(Stored entries)
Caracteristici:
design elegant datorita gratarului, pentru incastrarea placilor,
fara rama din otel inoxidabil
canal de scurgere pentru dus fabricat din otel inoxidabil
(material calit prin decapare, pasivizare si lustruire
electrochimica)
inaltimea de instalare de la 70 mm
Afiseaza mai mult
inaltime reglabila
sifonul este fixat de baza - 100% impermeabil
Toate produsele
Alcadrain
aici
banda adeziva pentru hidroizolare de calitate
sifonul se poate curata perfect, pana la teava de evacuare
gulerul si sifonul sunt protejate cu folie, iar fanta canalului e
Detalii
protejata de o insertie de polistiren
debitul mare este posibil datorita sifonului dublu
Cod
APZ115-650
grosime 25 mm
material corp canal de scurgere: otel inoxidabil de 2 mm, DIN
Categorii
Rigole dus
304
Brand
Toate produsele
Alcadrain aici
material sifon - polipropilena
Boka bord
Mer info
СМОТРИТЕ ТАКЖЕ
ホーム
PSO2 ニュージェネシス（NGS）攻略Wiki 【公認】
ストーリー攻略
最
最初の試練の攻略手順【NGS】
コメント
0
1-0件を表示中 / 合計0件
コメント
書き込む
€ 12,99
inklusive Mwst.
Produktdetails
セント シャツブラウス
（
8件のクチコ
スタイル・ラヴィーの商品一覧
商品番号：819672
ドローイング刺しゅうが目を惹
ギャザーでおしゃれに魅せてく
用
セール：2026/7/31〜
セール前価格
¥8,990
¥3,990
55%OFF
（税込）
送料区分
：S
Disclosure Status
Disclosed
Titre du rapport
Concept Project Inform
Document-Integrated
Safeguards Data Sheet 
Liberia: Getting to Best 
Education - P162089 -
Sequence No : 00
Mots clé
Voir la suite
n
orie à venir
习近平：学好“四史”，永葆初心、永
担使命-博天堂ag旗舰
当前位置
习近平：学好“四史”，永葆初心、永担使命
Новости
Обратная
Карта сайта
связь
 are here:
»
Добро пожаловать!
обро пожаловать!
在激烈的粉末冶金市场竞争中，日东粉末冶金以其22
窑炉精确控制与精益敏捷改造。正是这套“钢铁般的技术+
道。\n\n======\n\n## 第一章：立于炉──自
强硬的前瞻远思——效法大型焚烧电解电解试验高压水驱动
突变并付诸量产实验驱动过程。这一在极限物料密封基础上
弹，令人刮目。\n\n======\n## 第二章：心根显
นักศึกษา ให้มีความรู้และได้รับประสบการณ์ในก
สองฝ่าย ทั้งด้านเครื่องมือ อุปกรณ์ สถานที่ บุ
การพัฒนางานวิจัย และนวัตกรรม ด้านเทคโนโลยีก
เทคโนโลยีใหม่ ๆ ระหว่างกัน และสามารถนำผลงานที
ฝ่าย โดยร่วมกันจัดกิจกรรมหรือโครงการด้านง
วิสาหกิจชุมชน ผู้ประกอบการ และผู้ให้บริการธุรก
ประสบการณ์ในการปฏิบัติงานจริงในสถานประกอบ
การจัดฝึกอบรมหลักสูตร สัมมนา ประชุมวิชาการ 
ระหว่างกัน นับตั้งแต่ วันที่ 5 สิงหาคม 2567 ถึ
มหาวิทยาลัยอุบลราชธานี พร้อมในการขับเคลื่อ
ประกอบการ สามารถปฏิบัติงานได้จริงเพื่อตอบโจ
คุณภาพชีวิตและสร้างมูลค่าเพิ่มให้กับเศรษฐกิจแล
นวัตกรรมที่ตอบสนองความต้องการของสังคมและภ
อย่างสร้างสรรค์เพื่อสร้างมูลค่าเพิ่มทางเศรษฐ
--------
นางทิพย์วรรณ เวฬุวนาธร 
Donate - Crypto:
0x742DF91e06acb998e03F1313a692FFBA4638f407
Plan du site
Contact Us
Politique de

Activity: Go through the data and gather every line that holds "scurgere".

Task response:
canal de scurgere pentru dus fabricat din otel inoxidabil
material corp canal de scurgere: otel inoxidabil de 2 mm, DIN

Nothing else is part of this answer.